One lawsuit from a strife-ridden neighborhood involved the allegation that “the worke of the divell was done” at another house. This case was atypical because the person accused of doing the devil’s work was a man. Witchcraft charges were more commonly employed against women than men. The women charged with sorcery tended to be those who had especially contentious relationships with neighbors.
The designation as witches came not so much from any “supernatural” act but rather from the superstitions of the men and women who dealt with them on a daily basis and found those interactions troubling in a variety of ways. Such women differed little from men in the same position – men who were widely mistrusted by their neighbors and thereupon became the targets of physical or verbal abuse. But why, then, were such men not also charged with witchcraft?
Men and women – particularly men – who were angry with their male neighbors had many means of expressing their anger. A man could be hounded with nuisance lawsuits, he could be deprived of whatever offices he held, his fence and property could be vandalized, his pigs and cows stolen or killed, the possibilities for a vengeful person were endless.
But successfully attacking a woman was more difficult. The majority of women who were charged with witchcraft in the colonies were married at the time of the accusation. A married woman owned no property; only her husband would go to court to respond to a lawsuit; she could hold no public offices. In short, most adult women were shielded by their social and legal standing from the sorts of tactics that could easily be employed against men.
Out of necessity, then, neighbors’ attacks on mature women often took verbal form. The most damaging charges that could be leveled against women were those that accused them of capital crimes – witchcraft, infanticide or – in New England – adultery (which was not a capital crime in the Chesapeake). A charge of infanticide was credible only when used against young, unmarried women, and the Bay Colony’s law providing for the execution of adulterers was implemented only once. That left witchcraft as the one viable accusation that could be employed as a last resort against a married woman.
This accusation was utilized against Salem’s Edith Crawford in 1666. Crawford was initially charged with vengefully burning down a house from which she and her husband had recently been evicted. The court acquitted Crawford after witnesses deposed that she had been at her new dwelling with her husband at the time the fire broke out. The house’s owner was not satisfied and continued to insist that Crawford set the fire. It did not matter that she was nowhere near the scene, he declared, for “shee was a witch & if shee were nott a witch allreddy shee would bee won.”

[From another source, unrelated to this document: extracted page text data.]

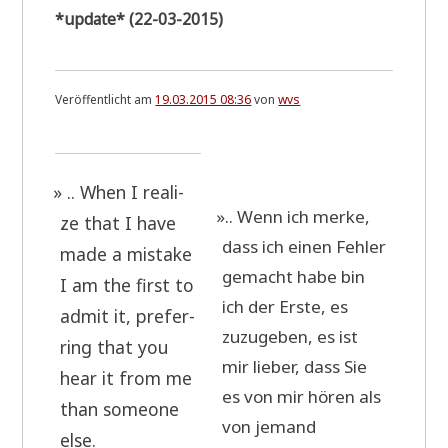
*update* (22-03-2015)
Veröffentlicht am
19.03.2015 08:36
von
wvs
»
.. When I rea­li­
»
.. Wenn ich mer­ke,
ze that I have
dass ich einen Feh­ler
made a mista­ke
gemacht habe bin
I am the first to
ich der Erste, es
admit it, pre­fer­
zuzu­ge­ben, es ist
ring that you
mir lie­ber, dass Sie
hear it from me
es von mir hören als
than someone
von jemand
else.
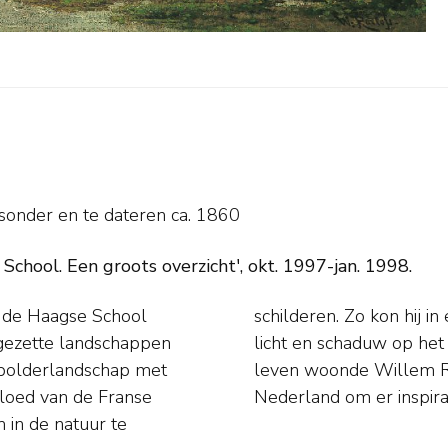
tsonder en
te dateren ca. 1860
School. Een groots overzicht', okt. 1997-jan. 1998.
 de Haagse School
isselende effect van
gezette landschappen
n groot deel van zijn
 polderlandschap met
 hij kwam vaak naar
vloed van de Franse
Nederland om er inspirat
m in de natuur te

He thus adopted the only course left open to him after Goody Crawford’s acquittal of arson, he developed a supernatural explanation that allowed him to maintain his firm belief in her guilt and spread a rumor that he hoped would place her under a perpetual cloud. Deprived of other weapons, verbal or physical, he advanced the witchcraft charges as a last resort.
Such cases disclose two important elements of neighborhood interactions in 17th century America. First, a person’s credit rested in part on he/she being regarded as a good neighbor. Second, part of being a good neighbor was bowing to the collective judgement of one’s peers.
“It was very unComfortable for neighbours to live in Contention.”